When it comes to browsing the web, the most commonly used communication. Locating data on a website is one of the main use cases for Selenium, either for a test suite (making sure that a specific element is present/absent on the page) or to extract data and save it for further analysis (web scraping). There are many methods available in the Selenium API to select elements on the page. You can use: Tag name; Class.
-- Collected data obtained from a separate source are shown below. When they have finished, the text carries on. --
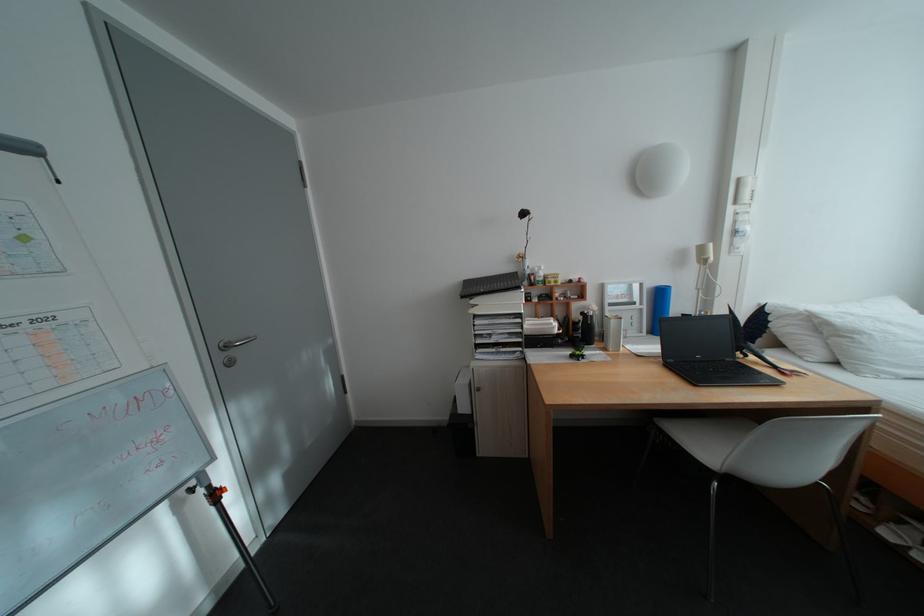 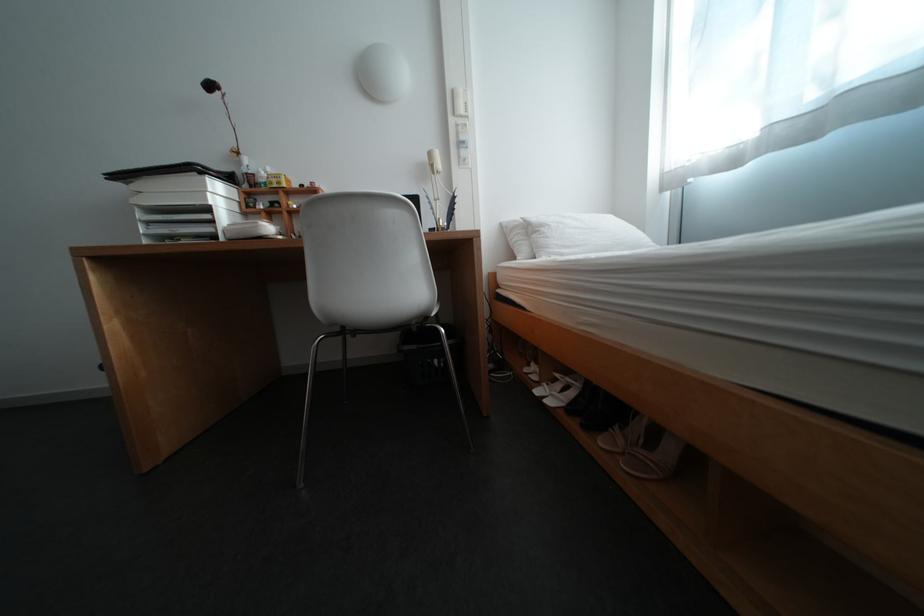 Question: Which direction would the cameraman need to move to produce the second image? Reply with the corresponding letter.

Choices:
 (A) Left
 (B) Right
 (C) Forward
 (D) Backward

Answer: (B)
Web Scraping Tutorial using Python and BeautifulSoup
In this blog we will learn web scrapping from start to end. We will cover topics like:
Web Scraping Online
- Installing modules:
- BeautifulSoup (bs4)
- HTML Tree Traversal (Targeting Data)
How does a website works in the backend?
Step 1: User requests a page. Eg:- www.google.com
Step 2: On whichever server the data is, that server sends you back a raw html file.
Step 3: Web browser converts the html file into a readable webpage(the one that you are seeing right now).
What is web scrapping?
The technique of taking the html file sent by the server into python and scrapping it instead of giving it to the browser and displaying it is called Web scrapping.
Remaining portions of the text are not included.